D’instinct, nous nous sommes méfiés. Découvrir qu’un jeune homme, entouré d’une telle cour de photographes, commentateurs, aigrefins, intrigantes, amis d’amis, domestiques, experts, marchands, journalistes, pigistes, restait notre contemporain, quelqu’un de notre monde, et pouvait être notre ami, ne suffisait pas à nous convaincre qu’il l’était devenu.

Maher, autodidacte, semblait un pur savant, face à nous qui aurions dû l’être, depuis qu’à force de concours, nous étions devenus « conservateurs ». La peinture pour Maher était objet d’étude — comme pour d’autres les papillons ou les étoiles — plus que de contemplation.
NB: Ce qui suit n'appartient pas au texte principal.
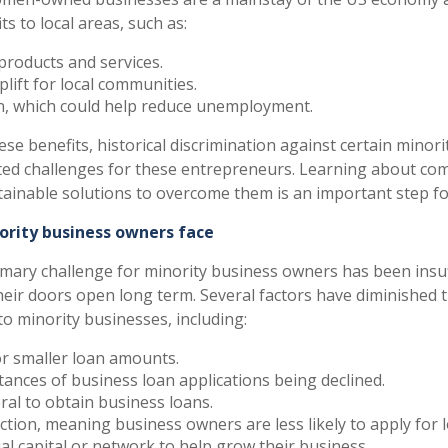
ts to local areas, such as:
products and services.
lift for local communities.
on, which could help reduce unemployment.
ese benefits, historical discrimination against certain minor
ed challenges for these entrepreneurs. Learning about com
tainable solutions to overcome them is an important step f
ority business owners face
primary challenge for minority business owners has been insu
their doors open long term. Several factors have diminished
 to minority businesses, including:
r smaller loan amounts.
tances of business loan applications being declined.
eral to obtain business loans.
ection, meaning business owners are less likely to apply for 
ial capital or network to help grow their business.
Nous méprisions un peu ceux qui ne savent rien faire d’autre qu’« attribuer », les experts ; nous prétendions être de vrais historiens, avec des idées et pas des « fiches ». Maher considérait les œuvres, les choisissait, selon leur rareté, pour combler les lacunes de sa collection — une galerie qu’il n’avait pas constituée, héritage d’une famille qu’il n’avait pas connue. Lui arrivait-il d’acquérir une toile simplement parce qu’elle lui avait plu ?

« J’ai étudié leur liste », déclara Maher en s’attablant devant un petit déjeuner de loup affamé, sous un grand Saint François d’Assise du XIVe, que ce genre de bête n’effrayait pas. « Je ne comprends rien. Aucun point commun. Pas les œuvres les plus chères. Le Caravage et le Carpaccio, trop connus, invendables. Le fragment anonyme florentin est mille fois moins rare. L’Arcimboldo très contesté. Le Greco, une version tardive de celui de Madrid, et je ne vois pas le conservateur du Prado organisant un rapt pour en avoir un second. Comprends pas. »

Il fallait faire front. Il nous expliqua ses projets. Il irait, dans trois jours, à Paris, à la vente où il avait prévu d’aller, sans commentaire. Dans une semaine, en Normandie, s’il n’y avait rien de nouveau, il suivrait les instructions. Il ne parla pas de Jeanne.